Turning toward our pain proactively through embodiment practices like meditating with the body, yoga, qigong, dance, or any effective embodiment practice, with the the ultimate intention to LET GO, that is, to forgive–this is the answer and antidote to the counterproductive, exhausting work of subconsciously attempting to push away our painful, traumatic experiences. This is, if you want to heal, of course. And not everyone wants to heal or is even ready to begin the process, which is ok. It’s not helpful to try and force healing in ourselves or in others. There is a greater story at play in which we all are participant-creators, and there is a divine timing to the unfolding of life.
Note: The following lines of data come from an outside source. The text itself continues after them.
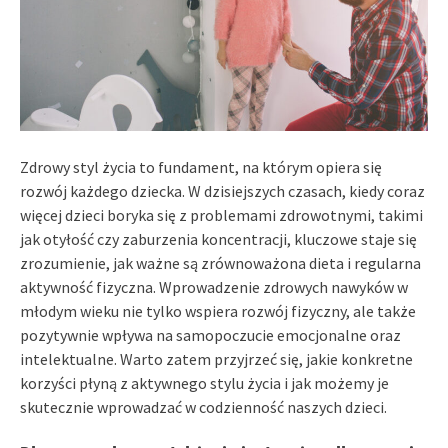
Zdrowy styl życia to fundament, na którym opiera się
rozwój każdego dziecka. W dzisiejszych czasach, kiedy coraz
więcej dzieci boryka się z problemami zdrowotnymi, takimi
jak otyłość czy zaburzenia koncentracji, kluczowe staje się
zrozumienie, jak ważne są zrównoważona dieta i regularna
aktywność fizyczna. Wprowadzenie zdrowych nawyków w
młodym wieku nie tylko wspiera rozwój fizyczny, ale także
pozytywnie wpływa na samopoczucie emocjonalne oraz
intelektualne. Warto zatem przyjrzeć się, jakie konkretne
korzyści płyną z aktywnego stylu życia i jak możemy je
skutecznie wprowadzać w codzienność naszych dzieci.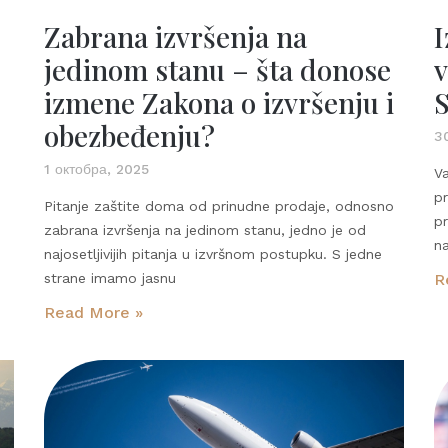
Zabrana izvršenja na
I
jedinom stanu – šta donose
v
izmene Zakona o izvršenju i
S
obezbeđenju?
3
1 октобра, 2025
V
p
Pitanje zaštite doma od prinudne prodaje, odnosno
pr
zabrana izvršenja na jedinom stanu, jedno je od
na
najosetljivijih pitanja u izvršnom postupku. S jedne
strane imamo jasnu
R
Read More »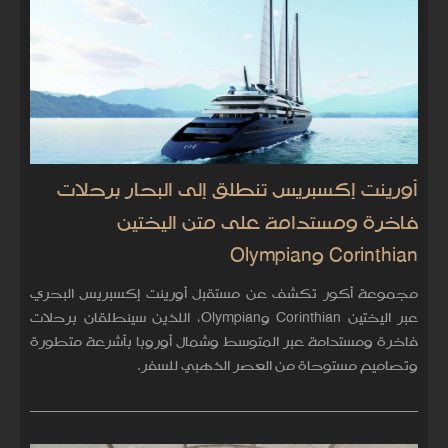
أورينت إكسبريس تنطلق إلى البحار برحلات
فاخرة ومستدامة على متن اليختين
Corinthian وOlympian
مجموعة أكور تكشف عن مستقبل أورينت إكسبريس البحري
عبر اليختين Corinthian وOlympian، اللذين سينطلقان برحلات
فاخرة ومستدامة عبر المتوسط وشمال أوروبا بأشرعة متطورة
وتصاميم مستوحاة من العصر الذهبي للسفر.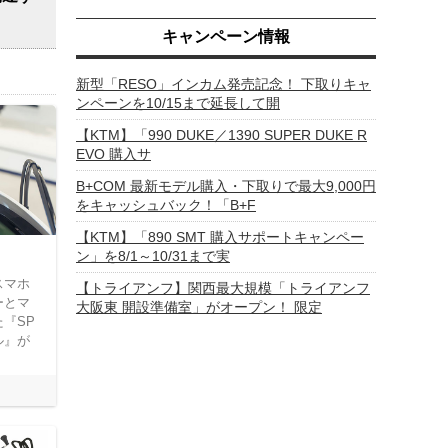
キャンペーン情報
新型「RESO」インカム発売記念！ 下取りキャ
ンペーンを10/15まで延長して開
【KTM】「990 DUKE／1390 SUPER DUKE R
EVO 購入サ
B+COM 最新モデル購入・下取りで最大9,000円
をキャッシュバック！「B+F
【KTM】「890 SMT 購入サポートキャンペー
ン」を8/1～10/31まで実
スマホ
【トライアンフ】関西最大規模「トライアンフ
ーとマ
大阪東 開設準備室」がオープン！ 限定
『SP
ル』が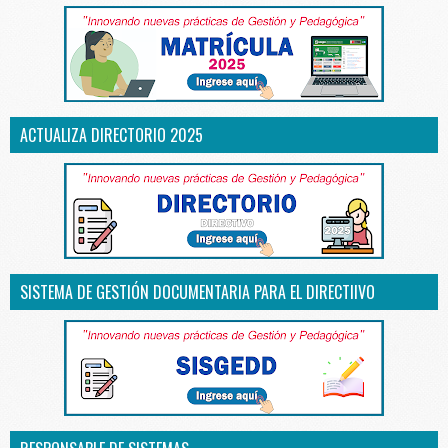
ACTUALIZA DIRECTORIO 2025
SISTEMA DE GESTIÓN DOCUMENTARIA PARA EL DIRECTIIVO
As you process the experience of being a victim, you are likely to start seeing opportunities to recognize and remember your empowerment and responsibility. We start to see how we may have allowed, participated or even created the victim experience. This is extremely difficult to hear for people who are deeply attached to their victim story, before they have forgiven the perpetrator in their experience.

When people are not ready to hear about their responsibility, what they usually need is space to express the reality and gravity of their victim experience. Their inner child is wounded and needs care. This does not mean for us to hold weak boundaries with them. This also doesn’t make us responsible for helping them heal. As we heal, we recognize more and more of our personal responsibility.

Personal Responsibility

Responsibility means the ability to respond. We can respond by offering to hold space, or we can respond by compassionately walking away or asking for space. There are many ways to respond, as long as we are aware of them.

Suffering sucks. However, it is not our responsibility to save anyone. Of course we may choose to offer help in a way we imagine would be effective, but I see no moral *obligation* to rescue another who chooses to stay stuck in suffering. Of course there is an impact to whatever our choice may be.

The more deeply we heal, the more deeply we feel, and the more poignant the suffering of others becomes to us because we sense more clearly through the illusion that they are separate from ourselves. In other words, we see them as other-selves, as ourselves, as not separate from ourselves. This, for me, has helped open my heart and inspire passionate empathy for the state and condition of those who suffer around me, and increasingly so, I want so much to help alleviate the suffering, as if my own arm or heart is crying out in pain when I feel the suffering of my other-selves.

You ALWAYS Have A Choice

What I invite you to recognize here is that you ALWAYS have a choice. I offer the perspective that there is no situation where you are truly a victim unless you believe that you are.

Yes, the stakes are high and the pain may be excruciating, and, I ask you, is it possible that at some level of your Being that you are participating in the creation of this scenario?

We imagine that we are who we think we are and nothing more. We imagine that we are not so powerful. We turn our backs on the One Self, from whom we are never truly separate, that is, to the extent we indulge ourselves and deny Ourselves.

The way to remember, bit by bit, layer by layer and in due time, is to practice turning toward those parts of ourselves which imagine our Divinity to be not true. Those parts are in pain.

Do not condemn those parts of yourselves or others. Let them express themselves. Let those dark parts be transformed by the light of awareness. Recognize that these parts of ourselves are in pain to the extent which they deny their true Identity, as they continue to create and sustain the illusion, for as long as they can, that they are anything but What and Whom they really are.